More news I made up, but which is alas factually accurate.
London, 16th October.
Jonathan Evans, the head of the UK’s Security Service (MI5) and Foreign Secretary David Miliband (seen here complaining) have come together this evening to announce a bold new initiative in the government’s War On English. The move follows a court judgment against the government in the case of Binyam Mohamed, a known taxi-driver who was arrested in 2002 trying to get the hell out of Pakistan before it was nuked leave Pakistan on a false passport. Mohamed reports that he was simply removed from a bus because he didn’t look Pakistani and rendered to Morocco for torture. The British government does not deny that it supplied questions and information to the US to be used in Mohamed’s interrogation while he was being cut on the genitals with razorblades in a location the CIA refused to disclose to MI5.

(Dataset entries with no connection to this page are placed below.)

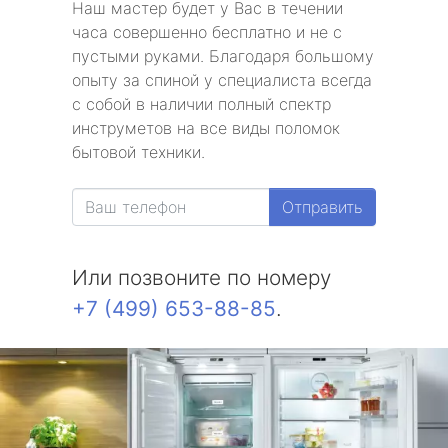
Наш мастер будет у Вас в течении
часа совершенно бесплатно и не с
пустыми руками. Благодаря большому
опыту за спиной у специалиста всегда
с собой в наличии полный спектр
инструметов на все виды поломок
бытовой техники.
Отправить
Или позвоните по номеру
+7 (499) 653-88-85
.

However, Mr Evans was at pains to point out this morning that this does not constitute ‘collusion’ in torture, and introduced Ralph Weezil, the leader of the government’s new Lexicographical Taskforce, which will take responsibility for dealing with troublesome words like ‘collude’, ‘torture’, and ‘warcrime’ and also with more involved incidents of verbal disloyalty by the English language such as phrases like ‘members of the government could theoretically be liable to criminal prosecution under the Convention Against Torture’.

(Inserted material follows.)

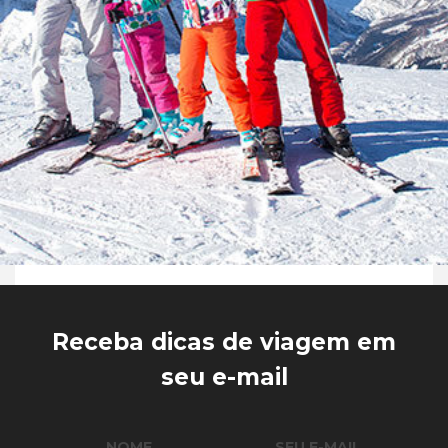
Receba dicas de viagem em
seu e-mail
NOME
SEU E-MAIL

The precise details of MI5′s involvement are not available to the general public because the government is weeing itself at the prospect of having them revealed it would jeopardise the UK’s intelligence relationship with the US to allow them to be published, according to Mr Miliband, who was spanked by two senior judges and sent home to explain himself to the British electorate extremely disappointed by the result today and plans to appeal.
Mr Weezil said:
“This sort of statement ought to be ashamed of itself. If the language isn’t going to do what the government wants it to – if it’s going to serve the law rather than the political necessity – then I’m afraid it can look forward to serious consequences. The Americans have already had to take steps with the term ‘suicide’ in relation to prisoners in Guantánamo Bay, for example – they now use the term ‘manipulative self-injurious behaviour’ – and of course we’re all familiar with the definition of torture as resulting in permanent maiming or organ loss. I’ve had meetings with several terms of interest – ‘collude’ and ‘justice’ among them – and I’m hopeful we can work this out without having to remove them from the dictionary.”